*** Material to process Section Begins ***

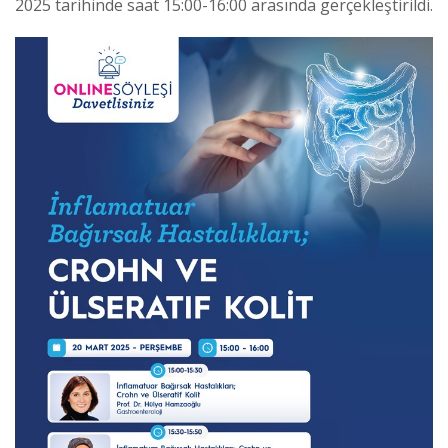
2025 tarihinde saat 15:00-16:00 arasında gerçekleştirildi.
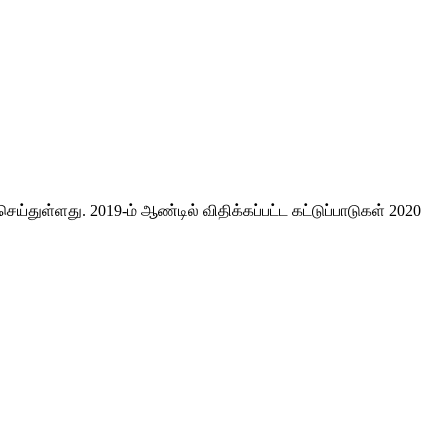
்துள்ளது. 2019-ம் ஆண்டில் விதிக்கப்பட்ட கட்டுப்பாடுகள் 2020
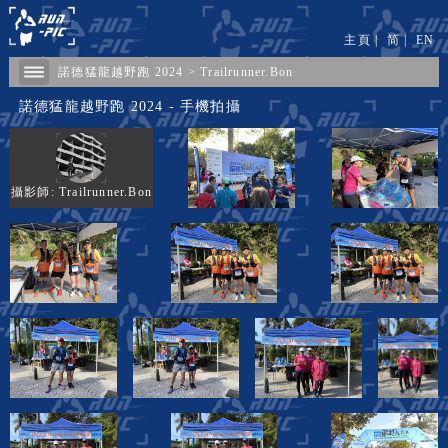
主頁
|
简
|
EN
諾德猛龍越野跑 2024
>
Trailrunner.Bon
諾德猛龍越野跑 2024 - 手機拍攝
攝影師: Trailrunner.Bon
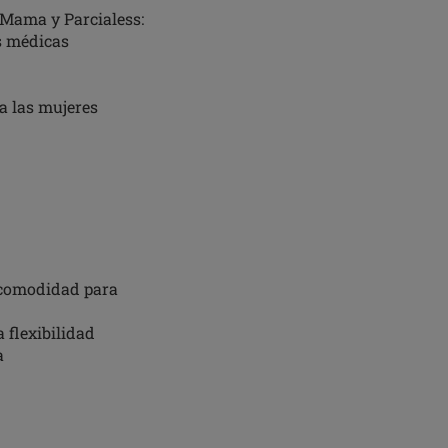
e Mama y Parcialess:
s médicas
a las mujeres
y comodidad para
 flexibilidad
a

*** Material to process Section Ends ***
*** Material to process Section Begins ***

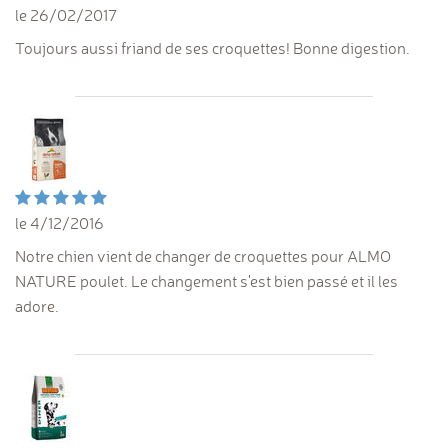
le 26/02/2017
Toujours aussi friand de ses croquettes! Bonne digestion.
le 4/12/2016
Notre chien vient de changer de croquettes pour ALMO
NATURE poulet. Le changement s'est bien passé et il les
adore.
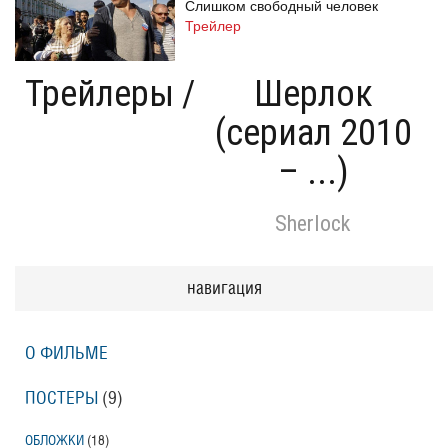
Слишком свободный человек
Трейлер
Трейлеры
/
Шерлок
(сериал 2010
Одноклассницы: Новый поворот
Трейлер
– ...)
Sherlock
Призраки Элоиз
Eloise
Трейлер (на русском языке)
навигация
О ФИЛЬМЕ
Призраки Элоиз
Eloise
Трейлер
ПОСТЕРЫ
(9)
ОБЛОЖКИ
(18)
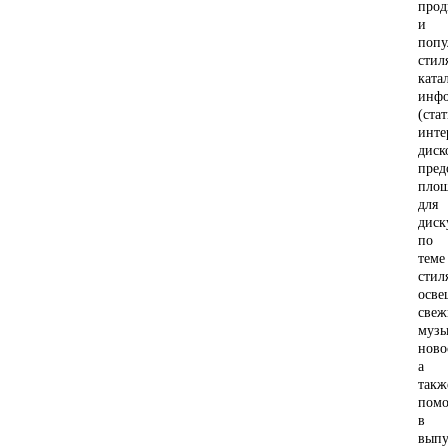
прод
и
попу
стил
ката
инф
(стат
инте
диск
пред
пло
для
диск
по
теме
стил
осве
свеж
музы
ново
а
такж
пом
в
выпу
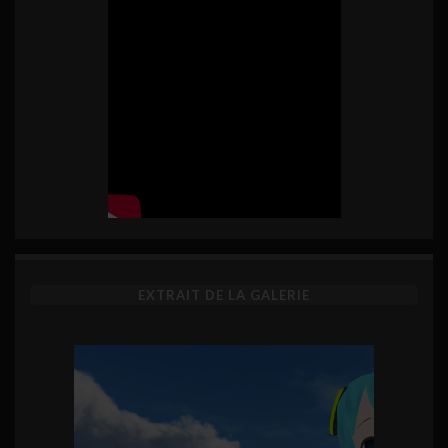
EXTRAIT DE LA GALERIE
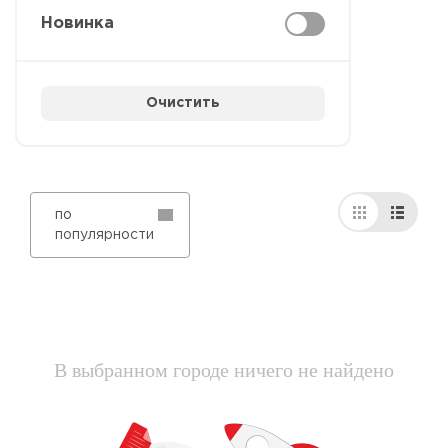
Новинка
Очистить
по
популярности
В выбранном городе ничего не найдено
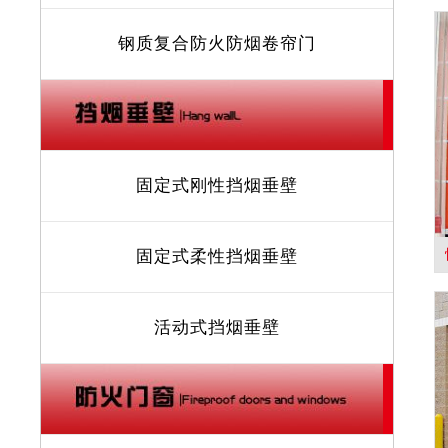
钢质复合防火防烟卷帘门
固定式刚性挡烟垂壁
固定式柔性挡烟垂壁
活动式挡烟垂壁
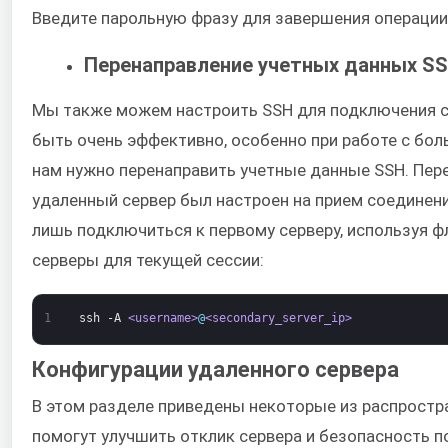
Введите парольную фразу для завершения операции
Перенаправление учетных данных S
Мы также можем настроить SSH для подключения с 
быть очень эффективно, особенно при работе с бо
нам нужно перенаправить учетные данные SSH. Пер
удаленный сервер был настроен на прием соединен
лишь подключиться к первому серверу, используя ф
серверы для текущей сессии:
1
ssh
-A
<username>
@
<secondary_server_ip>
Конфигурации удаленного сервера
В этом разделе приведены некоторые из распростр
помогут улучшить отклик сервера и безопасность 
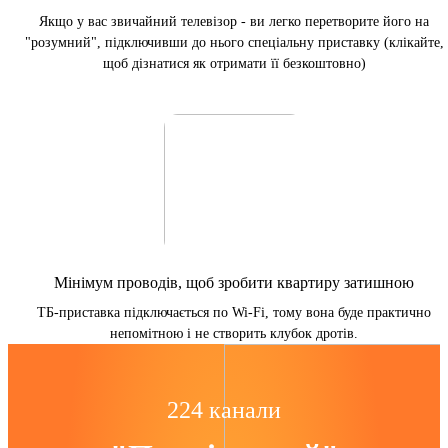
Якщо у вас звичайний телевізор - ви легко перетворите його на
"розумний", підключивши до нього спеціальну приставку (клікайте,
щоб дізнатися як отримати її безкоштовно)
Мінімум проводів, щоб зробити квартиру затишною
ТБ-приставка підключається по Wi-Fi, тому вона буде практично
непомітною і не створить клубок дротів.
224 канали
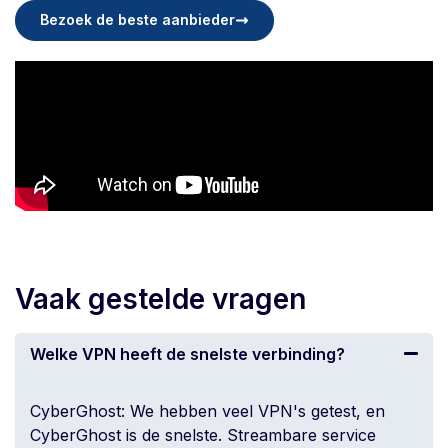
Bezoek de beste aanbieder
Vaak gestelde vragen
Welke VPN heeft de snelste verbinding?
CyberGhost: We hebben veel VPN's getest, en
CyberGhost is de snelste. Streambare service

*** Material to process Section Ends ***
*** Material to process Section Begins ***

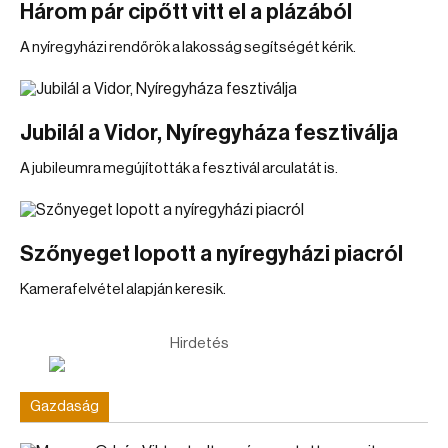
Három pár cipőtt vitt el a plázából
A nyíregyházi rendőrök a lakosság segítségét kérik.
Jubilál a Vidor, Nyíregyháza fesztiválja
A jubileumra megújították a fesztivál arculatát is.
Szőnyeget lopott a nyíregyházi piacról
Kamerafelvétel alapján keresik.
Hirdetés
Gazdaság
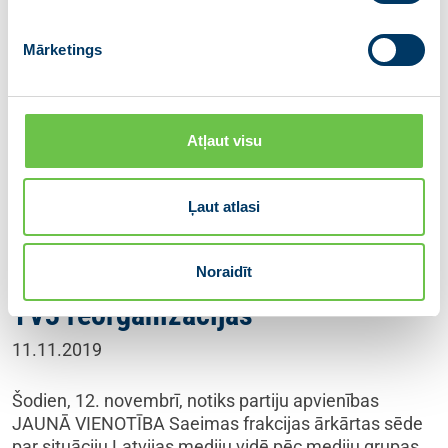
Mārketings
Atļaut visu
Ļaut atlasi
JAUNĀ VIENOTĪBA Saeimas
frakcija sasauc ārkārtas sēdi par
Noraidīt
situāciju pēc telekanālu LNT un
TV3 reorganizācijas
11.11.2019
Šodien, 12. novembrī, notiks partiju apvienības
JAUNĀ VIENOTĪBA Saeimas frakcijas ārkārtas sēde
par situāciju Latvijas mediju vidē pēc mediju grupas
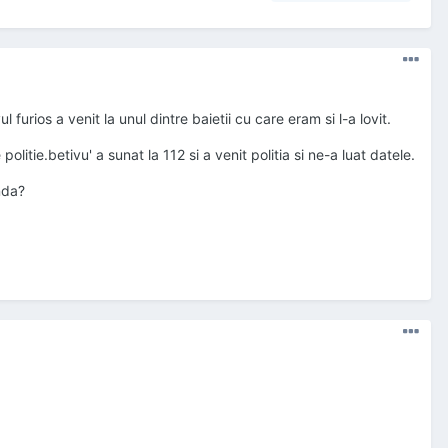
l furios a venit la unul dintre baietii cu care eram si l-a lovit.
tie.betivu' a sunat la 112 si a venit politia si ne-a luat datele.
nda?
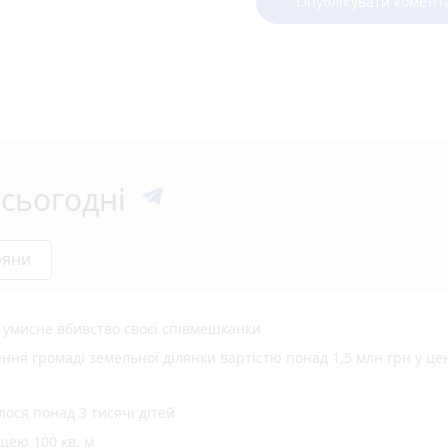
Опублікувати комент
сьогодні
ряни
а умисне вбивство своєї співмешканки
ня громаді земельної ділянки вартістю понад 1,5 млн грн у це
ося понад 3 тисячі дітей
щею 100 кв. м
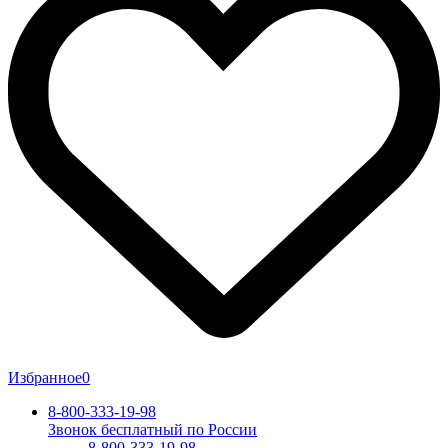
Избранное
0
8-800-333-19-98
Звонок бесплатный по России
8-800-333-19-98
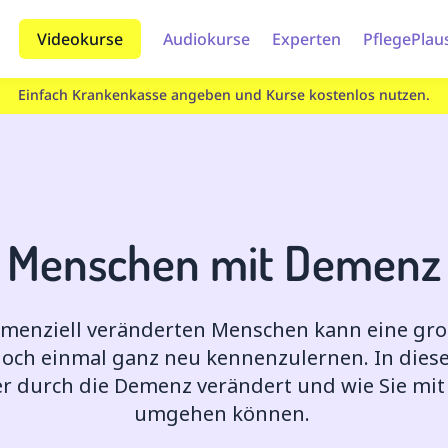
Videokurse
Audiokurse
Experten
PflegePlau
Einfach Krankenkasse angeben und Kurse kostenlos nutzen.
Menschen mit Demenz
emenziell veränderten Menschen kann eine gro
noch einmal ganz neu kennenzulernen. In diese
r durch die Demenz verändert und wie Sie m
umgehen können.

*** Material to process Section Ends ***

Exercise goal:
The string "понад": state how many lines above contain it, giving nothing but the number.

Written answer:
2